There are security products that can help with the implementation of these controls, but achieving a CVM is an all-inclusive process. Thus, it is vital to note that a vulnerability program is a dedicated lifecycle of processes which needs to be implemented.

In recent years, we have been increasingly hearing about several cyber incidents wherein adversaries take advantage of unpatched vulnerabilities.
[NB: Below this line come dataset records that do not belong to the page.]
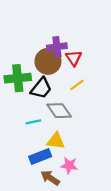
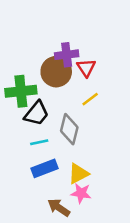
black trapezoid: (41, 88) -> (37, 113), moved
gray diamond: (59, 111) -> (69, 129), turned 50
yellow triangle: (56, 141) -> (78, 174), moved, turned -36
blue rectangle: (40, 157) -> (44, 168), moved

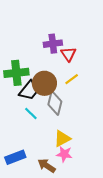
brown circle: (56, 72) -> (44, 83), moved
cyan line: (39, 142) -> (31, 113), turned 56
blue rectangle: (44, 168) -> (15, 157), moved

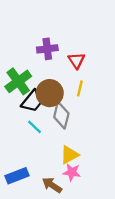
purple cross: (53, 44) -> (47, 49), moved
green cross: (16, 73) -> (18, 81), turned -30
yellow line: (72, 79) -> (80, 88), turned -40

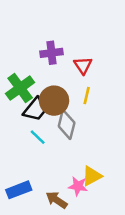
yellow triangle: (69, 155) -> (92, 176), moved

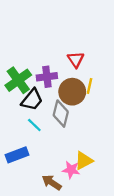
purple cross: (51, 53) -> (47, 77), moved
yellow line: (87, 96) -> (89, 86), moved
brown circle: (54, 101) -> (72, 92), moved
blue rectangle: (19, 190) -> (17, 155), moved

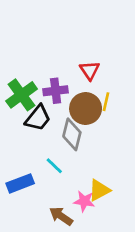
cyan line: (34, 125) -> (54, 166), moved

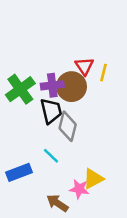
yellow line: (106, 102) -> (103, 73), moved
brown circle: (86, 109) -> (71, 87), moved
black trapezoid: (38, 118) -> (51, 111), moved, turned -52

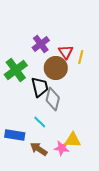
purple cross: (52, 85) -> (41, 44), moved, turned -30
blue rectangle: (19, 172) -> (15, 135), turned 30
yellow triangle: (93, 179) -> (73, 140), turned 30
brown arrow: (57, 203) -> (39, 149), moved

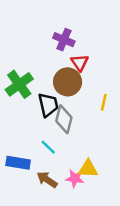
purple cross: (41, 44) -> (64, 40), moved, turned -30
yellow line: (81, 57) -> (104, 102), moved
Some of the recognized ones include:


Travelex, a currency conversion services company was hit by an attack wherein the adversaries exploited a vulnerability in Pulse Secure.

  1. On 14th April 2019, the vendor Pulse Secure released a patch/update for the discovered vulnerability.
  2. On 31st December 2019, Travelex was hit with adversaries exploiting the vulnerability and laterally distributing ransomware (REvil) in its organization’s systems.
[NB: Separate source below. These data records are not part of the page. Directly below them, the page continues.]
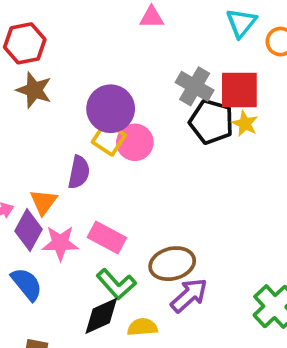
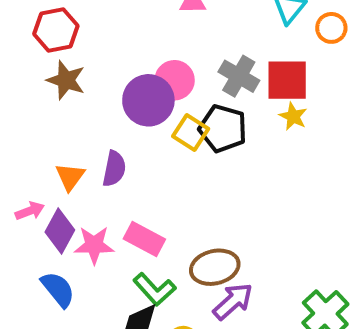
black pentagon: (211, 122) -> (223, 128), moved
yellow square: (109, 139) -> (191, 132), moved
pink circle: (135, 142) -> (175, 80), moved
orange triangle: (43, 202) -> (70, 177), moved

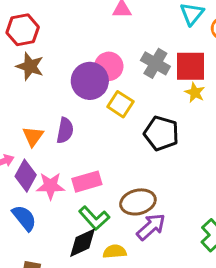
black pentagon: (223, 128) -> (161, 133), moved
pink rectangle: (144, 239) -> (87, 182), turned -44

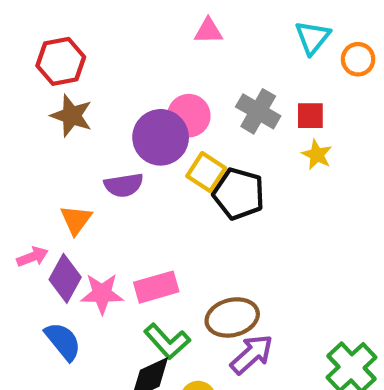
red square: (190, 66) -> (310, 116), size x0.6
purple semicircle: (65, 130) -> (124, 185), moved, turned 70
black pentagon: (161, 133) -> (239, 194), moved

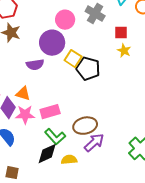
gray cross: (258, 111) -> (95, 14), moved
pink circle: (189, 116) -> (65, 20), moved
orange triangle: (76, 220) -> (23, 94), moved, turned -49

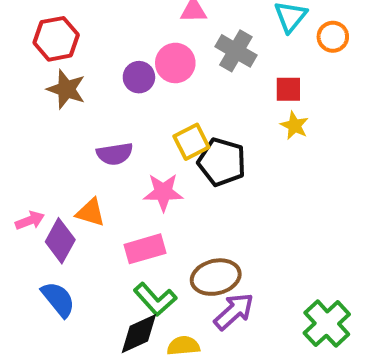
purple circle: (52, 43) -> (139, 77), moved, size x0.6
yellow square: (73, 59) -> (191, 142), turned 30
pink star: (25, 115) -> (163, 192), moved

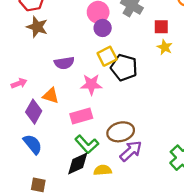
purple circle: (139, 77) -> (103, 28), moved
pink arrow: (30, 221) -> (19, 83), moved

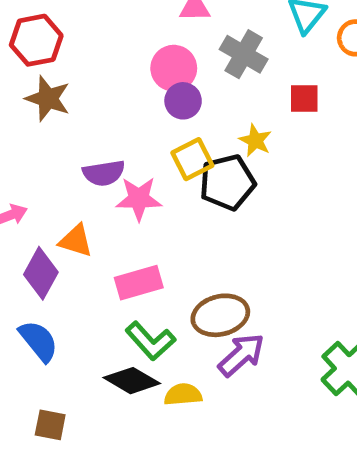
yellow star: (165, 47) -> (255, 140), moved
black pentagon: (124, 67) -> (227, 182), turned -30
pink star: (91, 84) -> (139, 199), moved
black diamond: (78, 163) -> (132, 381), turned 55

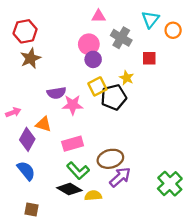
brown star: (48, 99) -> (30, 58), turned 30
Equifax, one of the largest credit reporting organizations, had a massive cyber-attack in which approx. 10M customer personal information was breached. This was due to a vulnerability (CVE-2017-5638) in Apache Struts Service.

  1. On Feb 14 2017, Apache identified the vulnerability and by 6th March 2017, they released the patch to the public, calling it a critical patch/update.
  2. As per Equifax’s official statements, they expect the first day of this attack to be 14 May 2017.
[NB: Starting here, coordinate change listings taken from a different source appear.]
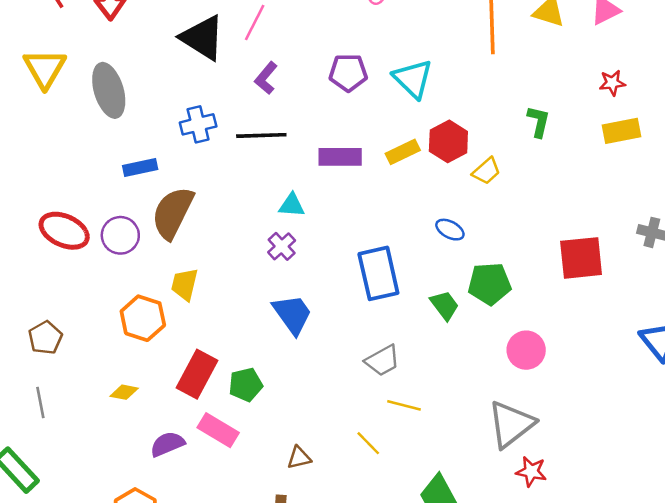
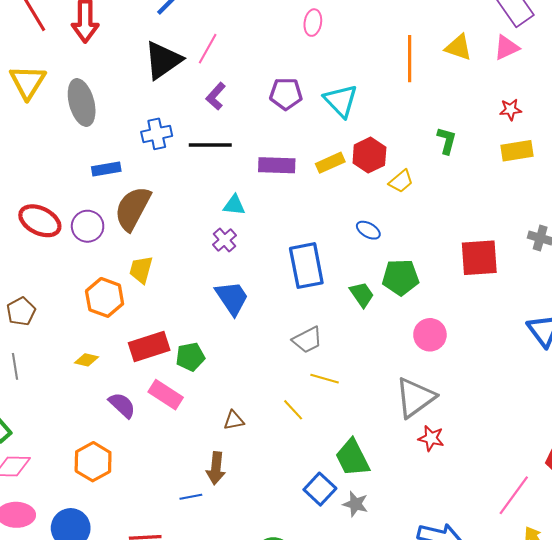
black triangle: (203, 38) -> (163, 60), turned 51
red rectangle: (197, 374) -> (149, 346), turned 42
purple semicircle: (167, 444) -> (122, 405), turned 64

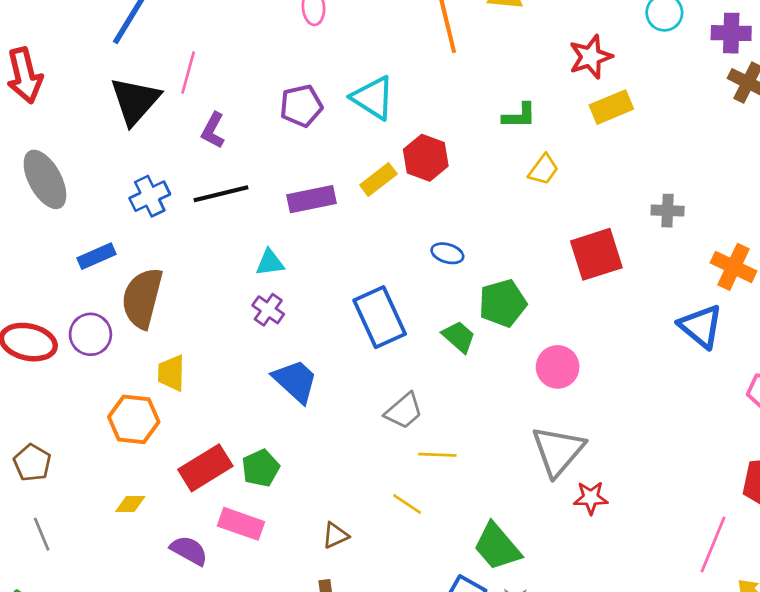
red star: (510, 110) -> (591, 57), size x1.5
green L-shape: (447, 141) -> (519, 116), turned 88
yellow trapezoid: (401, 181) -> (543, 170), moved

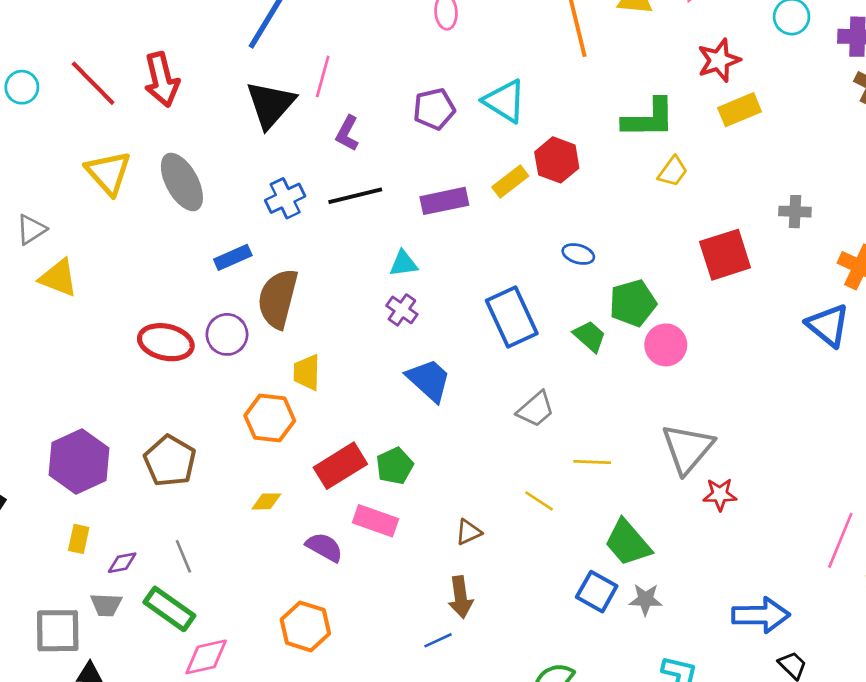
green L-shape: (519, 116) -> (649, 118), size x1.6
pink circle: (558, 367) -> (666, 345), moved
yellow line: (437, 455) -> (592, 462), moved
brown pentagon: (32, 463) -> (170, 461), size x1.4
gray line: (42, 534) -> (183, 556), moved

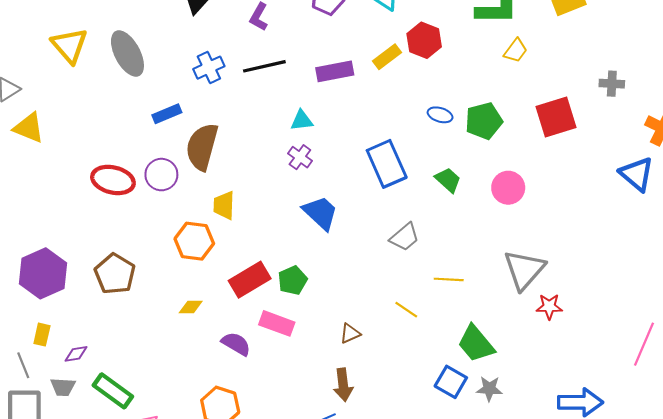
green pentagon: (633, 303) -> (484, 121), moved
gray line: (183, 556) -> (23, 365), moved

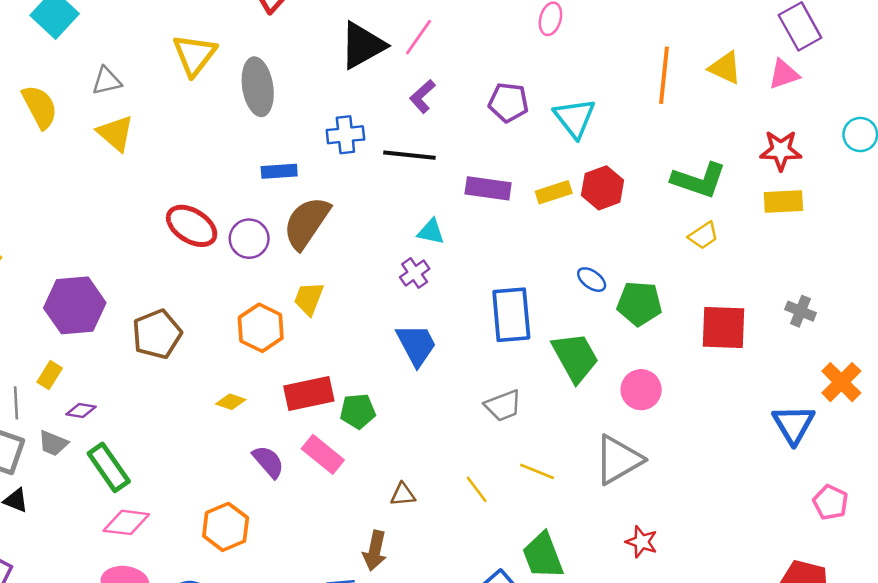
green trapezoid: (448, 180) -> (575, 357), size x1.6
gray triangle: (524, 270) -> (618, 460), moved

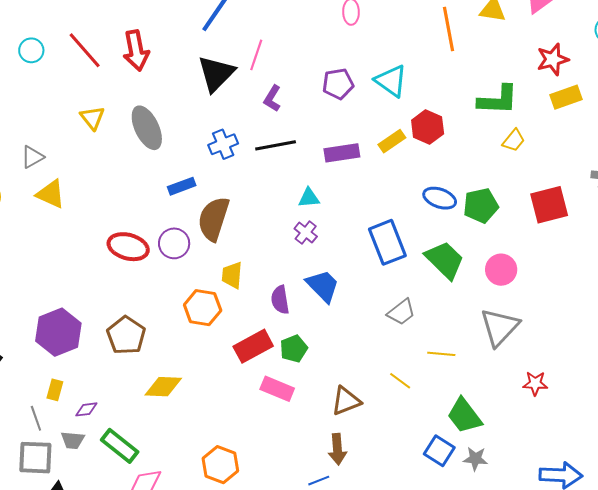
yellow triangle: (194, 55) -> (92, 118), size x0.7
blue ellipse: (592, 280) -> (440, 198), size x1.4
yellow diamond: (231, 402) -> (163, 387), moved, size x1.6
purple semicircle: (268, 462) -> (280, 300), moved, turned -132
brown triangle: (403, 495) -> (346, 401), size x1.5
It is thus crucial, to have a systematic and profound vulnerability management program across the organization. Consequently, it also requires to have collaboration across all business units and roles within an organization for streamlining the process – from Help Desk, Network, and Systems Management, Product Management to Development teams – each of them can contribute to the rising level of security in the organization.

Hence, the CVM program should also be quite simple and structured to follow. We have enlisted a couple of practices which should be adhered to, at minimum, to develop a systematic process:

  1. Getting complete visibility to an organization’s software and hardware assets is mandatory i.e. all the infrastructure components, operating systems, services, and respective applications (in-house and third-party applications).
  2. Distribution of the systems and applications as per the business areas/ geographical location and identifying administrators for each group. These groups should be responsible for patch management of their respective systems and application, which they manage.
  3. Each system and application should be prioritized as per the business criticality and severity of the potential identified vulnerabilities via a vulnerability analysis product.
  4. The remediation plan should be developed and reporting should be enabled periodically.
  5. Run a vulnerability analysis product or tool, to ensure the identified vulnerabilities are remediated.

If the above listed processes are periodically reiterated throughout the year, it would support organizations consistently to reduce the attack surface and to have a continuous vulnerability monitoring in place.